Wei, could you provide a link to a dummy synthetic example (e.g. as in the Rsubread vignette) or a small real example (as in the Rsubread UserGuide Case Studies) of scRNAseq that you know works with cellCounts() with Rsubread 2.10.0 under R.4.2.0. That way, I can test whether the error I encounter comes from my data or not. Thanks!

1
Entering edit mode

Yes we are currently working on generating a small example for cellCounts.

0
Entering edit mode

I tested the cellCounts() function again on the new example provided in version 2.10.3, using R 4.2.0 and Biocionductor 3.15. The example runs successfully until after the internal call to featureCounts. However, it fails at the end when it tries to re-collect the results using 'readMM()' from dependecy 'Matrix'. See error message :

I think you should prefix 'readMM' with 'Matrix::readMM()' in internal function .read.sparse.mat(). And no need to attach the library 'Matrix' since it's already in the namespace.

0
Entering edit mode

Thanks for the report but the error cannot be reproduced.

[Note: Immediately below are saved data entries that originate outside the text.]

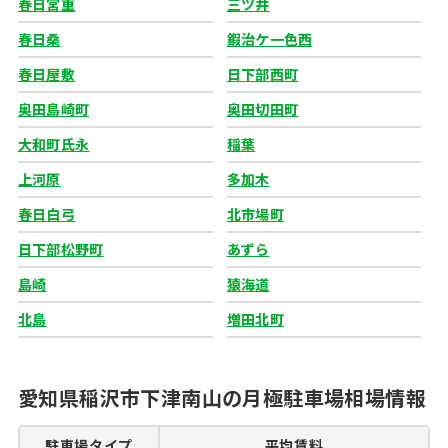
春日宮重
三ツ井
春日桑
鍜治ケ一色西
春日屋敷
日下部西町
奥田島崎町
奥田切田町
大和町氏永
稲葉
上河原
多加木
春日白弓
北市場町
日下部松野町
あずら
島崎
猿海道
北島
増田北町
愛知県稲沢市下津南山の月極駐車場相場情報
駐車場タイプ
平均賃料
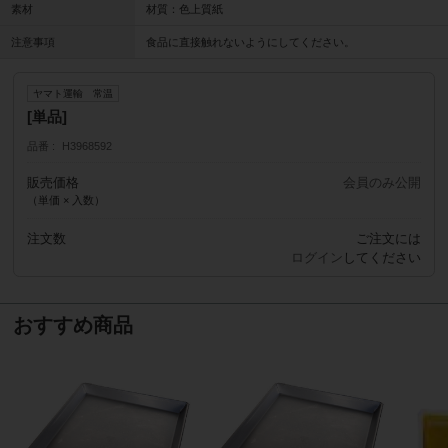
素材
材質：色上質紙
注意事項
食品に直接触れないようにしてください。
ヤマト運輸 常温
[単品]
品番
H3968592
販売価格
会員のみ公開
（単価 × 入数）
注文数
ご注文には
ログイン
してください
おすすめ商品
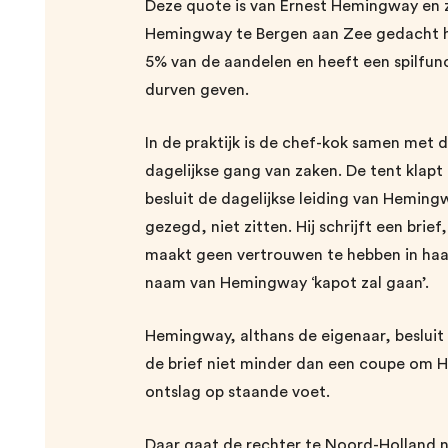
Deze quote is van Ernest Hemingway en 
Hemingway te Bergen aan Zee gedacht heb
5% van de aandelen en heeft een spilfun
durven geven.
In de praktijk is de chef-kok samen met
dagelijkse gang van zaken. De tent klapt 
besluit de dagelijkse leiding van Hemingw
gezegd, niet zitten. Hij schrijft een brie
maakt geen vertrouwen te hebben in haar
naam van Hemingway ‘kapot zal gaan’.
Hemingway, althans de eigenaar, besluit 
de brief niet minder dan een coupe om 
ontslag op staande voet.
Daar gaat de rechter te Noord-Holland n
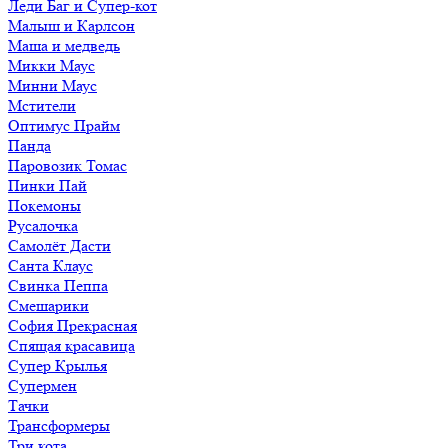
Леди Баг и Супер-кот
Малыш и Карлсон
Маша и медведь
Микки Маус
Минни Маус
Мстители
Оптимус Прайм
Панда
Паровозик Томас
Пинки Пай
Покемоны
Русалочка
Самолёт Дасти
Санта Клаус
Свинка Пеппа
Смешарики
София Прекрасная
Спящая красавица
Супер Крылья
Супермен
Тачки
Трансформеры
Три кота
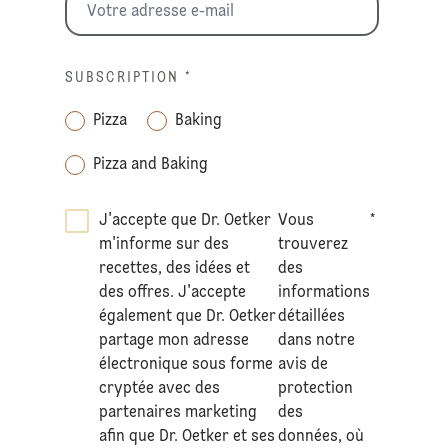
SUBSCRIPTION
*
Pizza
Baking
Pizza and Baking
J'accepte que Dr. Oetker
Vous
*
m'informe sur des
trouverez
recettes, des idées et
des
des offres. J'accepte
informations
également que Dr. Oetker
détaillées
partage mon adresse
dans notre
électronique sous forme
avis de
cryptée avec des
protection
partenaires marketing
des
afin que Dr. Oetker et ses
données
, où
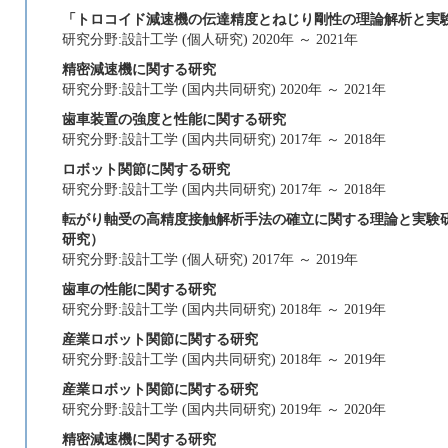
「トロコイド減速機の伝達精度とねじり剛性の理論解析と実
研究分野:設計工学 (個人研究) 2020年 ～ 2021年
精密減速機に関する研究
研究分野:設計工学 (国内共同研究) 2020年 ～ 2021年
歯車装置の強度と性能に関する研究
研究分野:設計工学 (国内共同研究) 2017年 ～ 2018年
ロボット関節に関する研究
研究分野:設計工学 (国内共同研究) 2017年 ～ 2018年
転がり軸受の高精度接触解析手法の確立に関する理論と実験研
研究）
研究分野:設計工学 (個人研究) 2017年 ～ 2019年
歯車の性能に関する研究
研究分野:設計工学 (国内共同研究) 2018年 ～ 2019年
産業ロボット関節に関する研究
研究分野:設計工学 (国内共同研究) 2018年 ～ 2019年
産業ロボット関節に関する研究
研究分野:設計工学 (国内共同研究) 2019年 ～ 2020年
精密減速機に関する研究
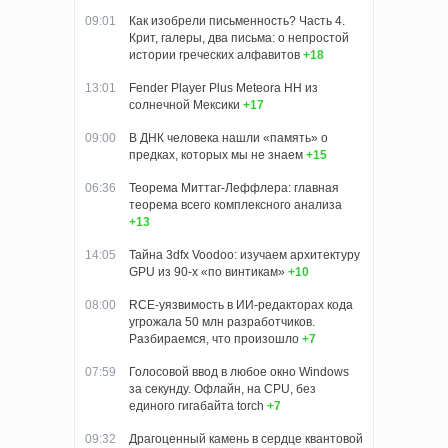
09:01
Как изобрели письменность? Часть 4.
Крит, галеры, два письма: о непростой
истории греческих алфавитов
+18
13:01
Fender Player Plus Meteora HH из
солнечной Мексики
+17
09:00
В ДНК человека нашли «память» о
предках, которых мы не знаем
+15
06:36
Теорема Миттаг-Леффлера: главная
теорема всего комплексного анализа
+13
14:05
Тайна 3dfx Voodoo: изучаем архитектуру
GPU из 90-х «по винтикам»
+10
08:00
RCE-уязвимость в ИИ-редакторах кода
угрожала 50 млн разработчиков.
Разбираемся, что произошло
+7
07:59
Голосовой ввод в любое окно Windows
за секунду. Офлайн, на CPU, без
единого гигабайта torch
+7
09:32
Драгоценный камень в сердце квантовой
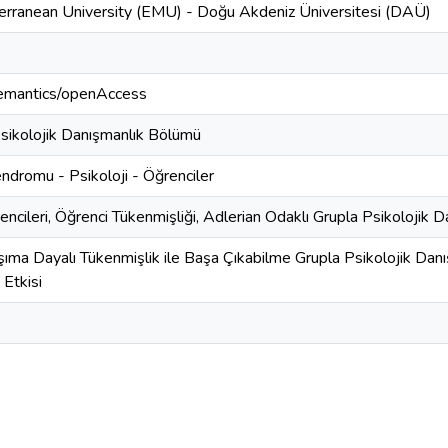
erranean University (EMU) - Doğu Akdeniz Üniversitesi (DAÜ)
semantics/openAccess
sikolojik Danışmanlık Bölümü
ndromu - Psikoloji - Öğrenciler
encileri, Öğrenci Tükenmişliği, Adlerian Odaklı Grupla Psikolojik 
şıma Dayalı Tükenmişlik ile Başa Çıkabilme Grupla Psikolojik Dan
 Etkisi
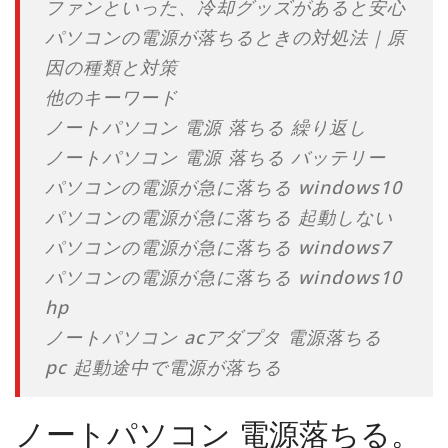
ファンといった、冷却グッズがあると安心
パソコンの電源が落ちるときの対処法｜原
因の種類と対策
他のキーワード
ノートパソコン 電源 落ちる 繰り返し
ノートパソコン 電源 落ちる バッテリー
パソコンの電源が急に落ちる windows10
パソコンの電源が急に落ちる 起動しない
パソコンの電源が急に落ちる windows7
パソコンの電源が急に落ちる windows10
hp
ノートパソコン acアダプタ 電源落ちる
pc 起動途中で電源が落ちる
ノートパソコン 電源落ちる。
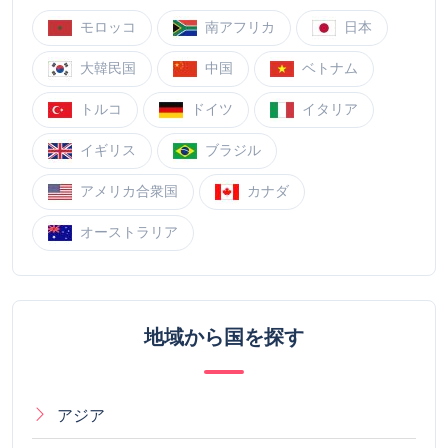
モロッコ
南アフリカ
日本
大韓民国
中国
ベトナム
トルコ
ドイツ
イタリア
イギリス
ブラジル
アメリカ合衆国
カナダ
オーストラリア
地域から国を探す
アジア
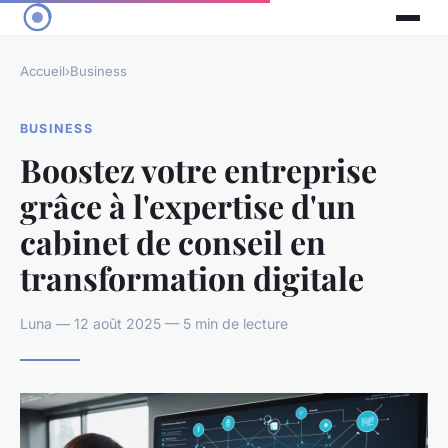
Accueil
›
Business
BUSINESS
Boostez votre entreprise
grâce à l'expertise d'un
cabinet de conseil en
transformation digitale
Luna — 12 août 2025 — 5 min de lecture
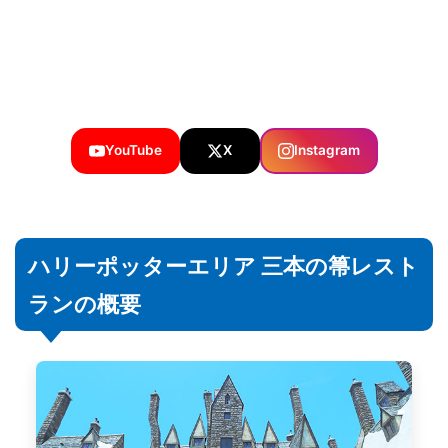
混雑回避のポイント
食物アレルギーがある方へ
YouTube
X
Instagram
ハリーポッターエリア 三本の箒レスト
ランの概要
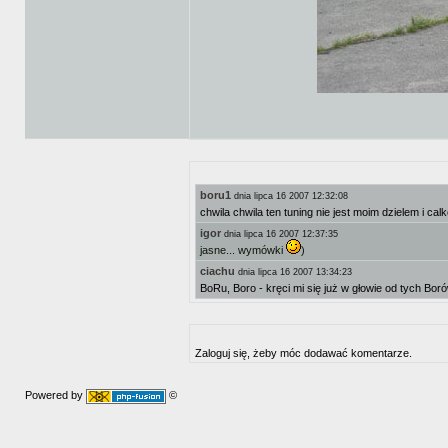
boru1
dnia lipca 16 2007 12:32:08
chwila chwila ten tuning nie jest moim dzielem i ca
igor
dnia lipca 16 2007 12:37:35
jasne... wymówki
)
ciachu
dnia lipca 16 2007 13:34:23
BoRu, Boro - kręci mi się już w głowie od tych Bor
Zaloguj się, żeby móc dodawać komentarze.
Powered by
©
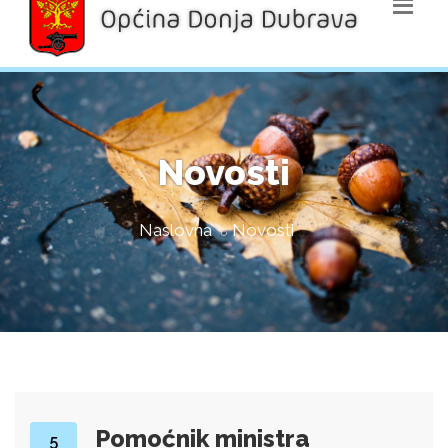
Novosti
Naslovna
Novosti
Pomoćnik ministra
5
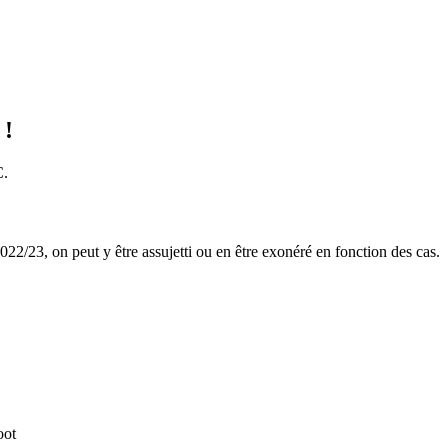
 !
C.
22/23, on peut y être assujetti ou en être exonéré en fonction des cas.
oot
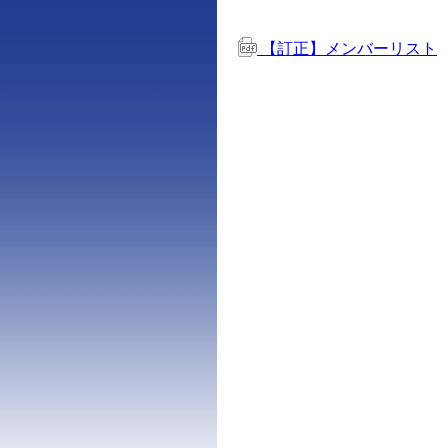
【訂正】メンバーリスト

We tested Rsubread 2.10.3 in R 4.2.0 and Bioconductor 3.15, and cellCounts didn't report any error messages. We always test our programs before every release of Rsubread in many platforms, and we haven't had similar errors before. Given that the readMM function had been in the Matrix package for many years (at least in 2015), we always assume that this function is available when cellCounts loaded the Matrix package.

Can you provide the sessionInfo() output from R 4.2.0 and Rsubread 2.10.3 after cellCounts reports the error? Also, can you try running this in your R environment:

> library(Matrix)


to see if you can have the sourcecode of the readMM function shown on screen?